| INPUT |
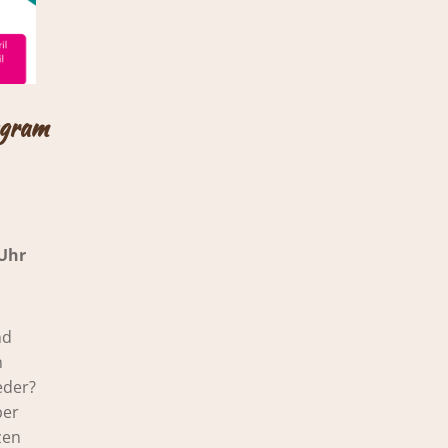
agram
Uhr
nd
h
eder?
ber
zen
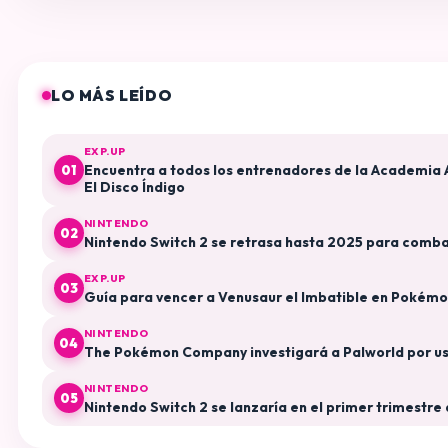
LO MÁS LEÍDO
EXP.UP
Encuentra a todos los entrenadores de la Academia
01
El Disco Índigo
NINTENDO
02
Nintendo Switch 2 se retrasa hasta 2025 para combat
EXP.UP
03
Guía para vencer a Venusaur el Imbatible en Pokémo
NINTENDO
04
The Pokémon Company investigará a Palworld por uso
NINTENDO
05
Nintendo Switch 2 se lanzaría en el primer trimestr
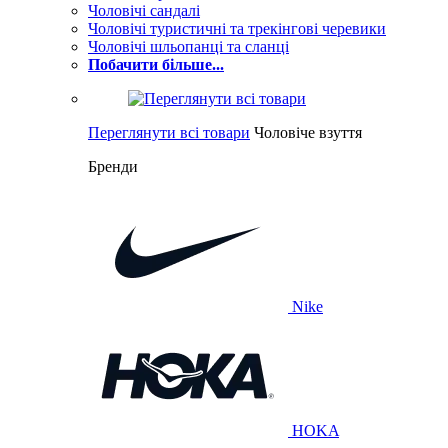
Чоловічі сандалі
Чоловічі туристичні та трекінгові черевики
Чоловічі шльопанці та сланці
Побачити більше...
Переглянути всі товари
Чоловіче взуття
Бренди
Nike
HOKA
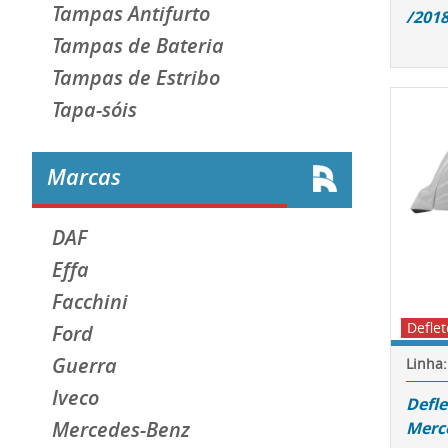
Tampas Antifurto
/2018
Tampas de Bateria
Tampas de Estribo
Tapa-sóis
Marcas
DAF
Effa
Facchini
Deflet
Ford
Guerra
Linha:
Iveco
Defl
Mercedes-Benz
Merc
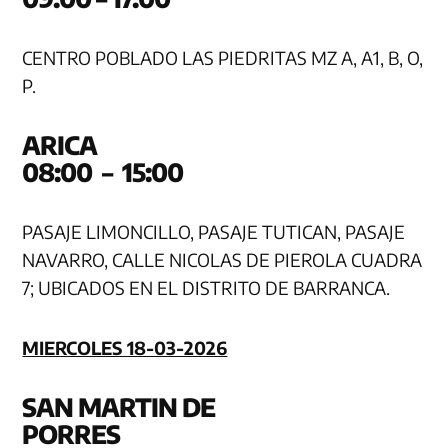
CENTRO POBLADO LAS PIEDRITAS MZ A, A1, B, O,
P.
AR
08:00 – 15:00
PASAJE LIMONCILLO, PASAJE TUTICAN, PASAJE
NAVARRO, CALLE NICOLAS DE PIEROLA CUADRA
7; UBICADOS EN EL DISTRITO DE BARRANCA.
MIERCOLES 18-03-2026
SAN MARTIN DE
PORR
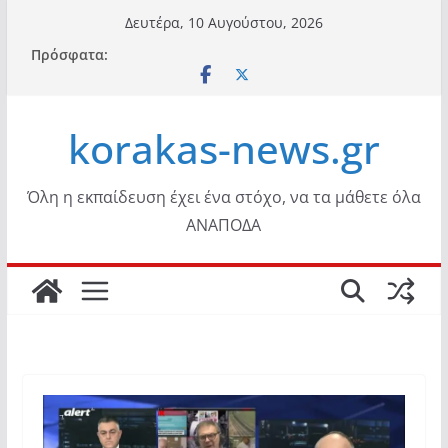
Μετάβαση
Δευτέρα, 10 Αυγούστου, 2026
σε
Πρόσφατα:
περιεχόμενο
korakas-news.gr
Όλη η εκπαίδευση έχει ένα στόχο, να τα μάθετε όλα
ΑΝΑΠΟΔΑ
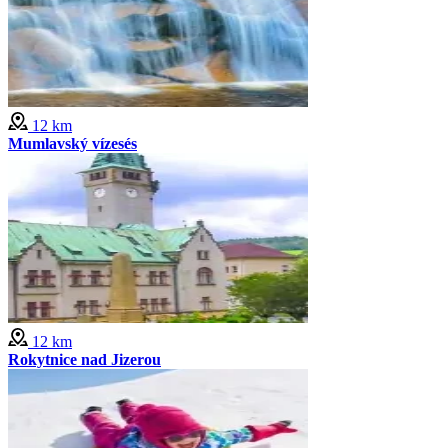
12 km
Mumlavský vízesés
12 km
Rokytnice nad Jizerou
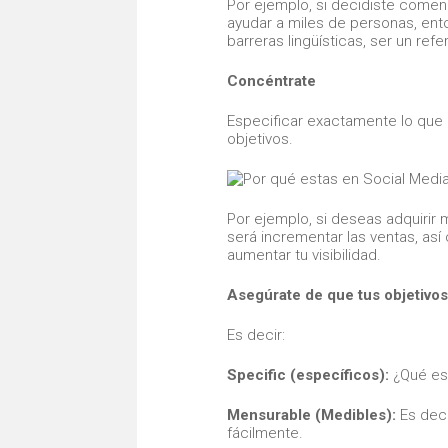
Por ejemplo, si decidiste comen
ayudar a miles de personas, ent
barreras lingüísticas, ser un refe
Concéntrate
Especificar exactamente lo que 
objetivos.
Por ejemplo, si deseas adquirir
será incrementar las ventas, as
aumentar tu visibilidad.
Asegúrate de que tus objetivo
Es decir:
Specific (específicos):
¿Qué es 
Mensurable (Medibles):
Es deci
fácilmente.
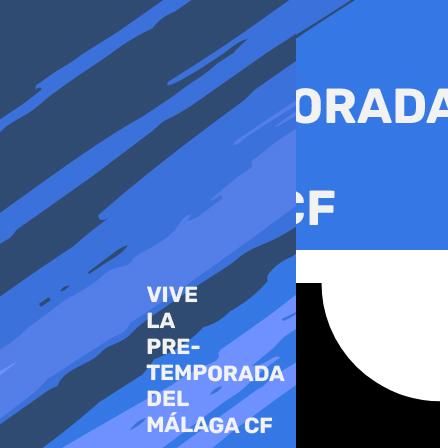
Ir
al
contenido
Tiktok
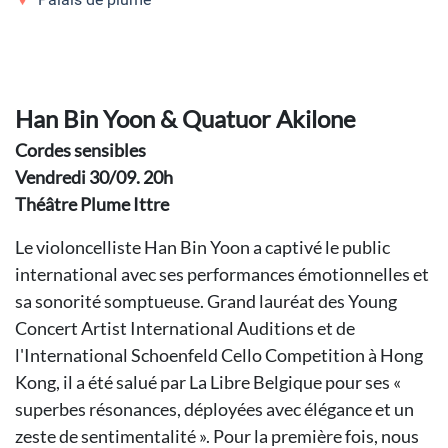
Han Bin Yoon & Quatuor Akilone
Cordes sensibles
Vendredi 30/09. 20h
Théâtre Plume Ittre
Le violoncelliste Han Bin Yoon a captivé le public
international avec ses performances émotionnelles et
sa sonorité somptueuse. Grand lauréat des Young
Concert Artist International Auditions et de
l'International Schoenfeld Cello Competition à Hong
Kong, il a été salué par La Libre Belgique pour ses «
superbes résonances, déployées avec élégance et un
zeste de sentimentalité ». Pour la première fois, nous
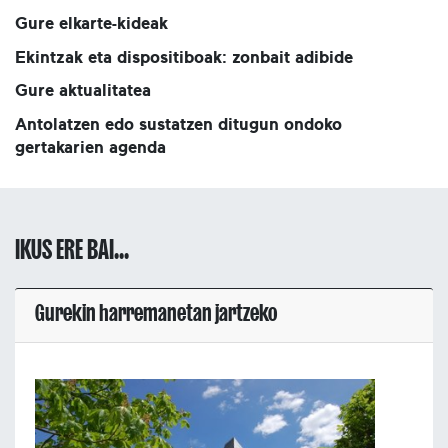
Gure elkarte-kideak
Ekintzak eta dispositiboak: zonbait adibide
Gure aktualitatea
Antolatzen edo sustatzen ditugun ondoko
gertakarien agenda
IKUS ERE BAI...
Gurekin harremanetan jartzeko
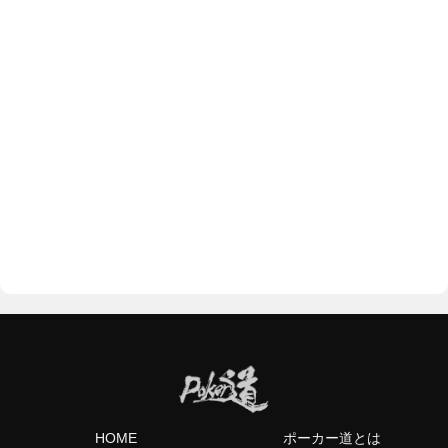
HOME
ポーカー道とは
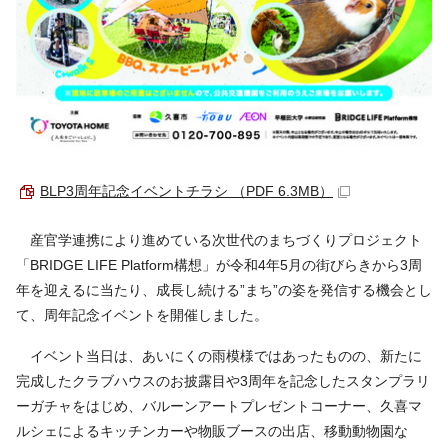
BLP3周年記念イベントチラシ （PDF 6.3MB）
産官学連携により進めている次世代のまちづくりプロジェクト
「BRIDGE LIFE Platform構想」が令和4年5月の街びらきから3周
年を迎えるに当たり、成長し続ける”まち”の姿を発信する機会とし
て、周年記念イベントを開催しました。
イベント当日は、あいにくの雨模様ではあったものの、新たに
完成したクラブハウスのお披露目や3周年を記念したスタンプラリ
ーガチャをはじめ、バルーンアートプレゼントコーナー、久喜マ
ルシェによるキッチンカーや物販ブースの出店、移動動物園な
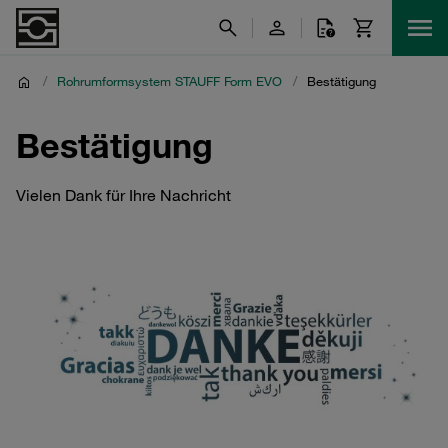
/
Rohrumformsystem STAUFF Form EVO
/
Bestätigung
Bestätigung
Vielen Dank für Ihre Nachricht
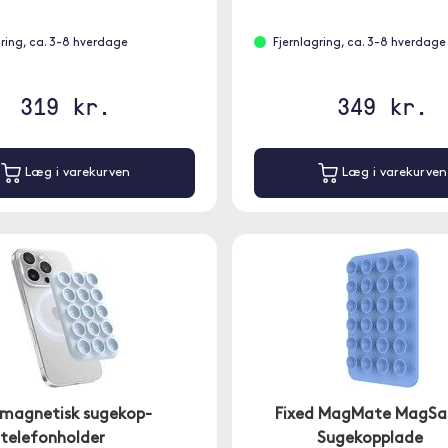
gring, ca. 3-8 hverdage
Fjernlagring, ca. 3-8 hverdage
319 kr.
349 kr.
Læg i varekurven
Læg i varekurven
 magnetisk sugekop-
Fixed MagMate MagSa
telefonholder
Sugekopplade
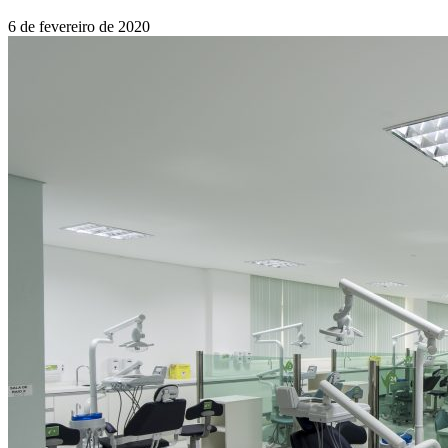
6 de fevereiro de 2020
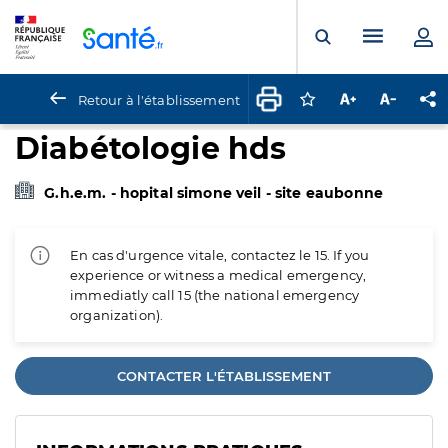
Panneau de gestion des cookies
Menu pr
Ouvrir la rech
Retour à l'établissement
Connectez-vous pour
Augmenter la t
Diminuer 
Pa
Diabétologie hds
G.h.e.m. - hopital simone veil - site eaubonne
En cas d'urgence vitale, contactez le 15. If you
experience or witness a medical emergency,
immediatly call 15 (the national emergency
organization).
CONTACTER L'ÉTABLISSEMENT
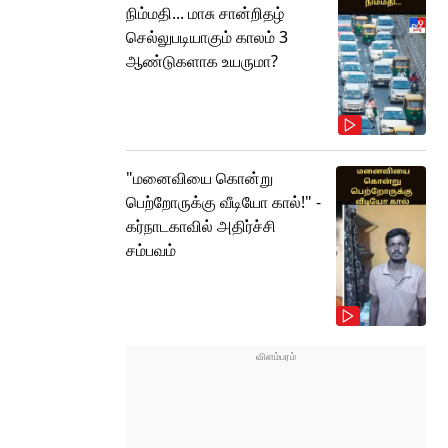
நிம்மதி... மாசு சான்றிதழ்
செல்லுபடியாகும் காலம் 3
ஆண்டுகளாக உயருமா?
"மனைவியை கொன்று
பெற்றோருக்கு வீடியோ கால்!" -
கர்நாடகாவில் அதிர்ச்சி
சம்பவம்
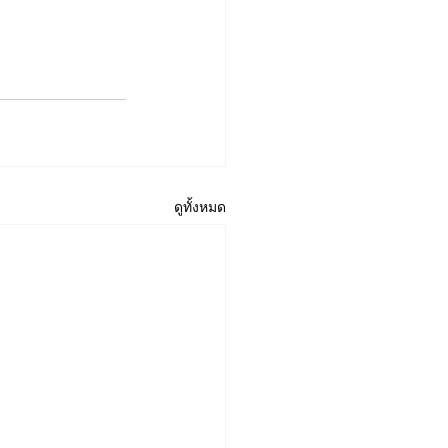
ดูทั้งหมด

| ABOUT THIS TASK |
Starting at the line above with "Rokytnice nad Jizerou", output every line exactly up to and including the line with "international avec ses", but none of the pictures.

| ANSWER FOR THE TASK |
Rokytnice nad Jizerou
Por ejemplo, si decidiste comen
ayudar a miles de personas, ent
barreras lingüísticas, ser un refe
Concéntrate
Especificar exactamente lo que 
objetivos.
Por ejemplo, si deseas adquirir
será incrementar las ventas, as
aumentar tu visibilidad.
Asegúrate de que tus objetivo
Es decir:
Specific (específicos):
¿Qué es 
Mensurable (Medibles):
Es deci
fácilmente.
Ir
al
contenido
Tiktok
Han Bin Yoon & Quatuor Akilone
Cordes sensibles
Vendredi 30/09. 20h
Théâtre Plume Ittre
Le violoncelliste Han Bin Yoon a captivé le public
international avec ses performances émotionnelles et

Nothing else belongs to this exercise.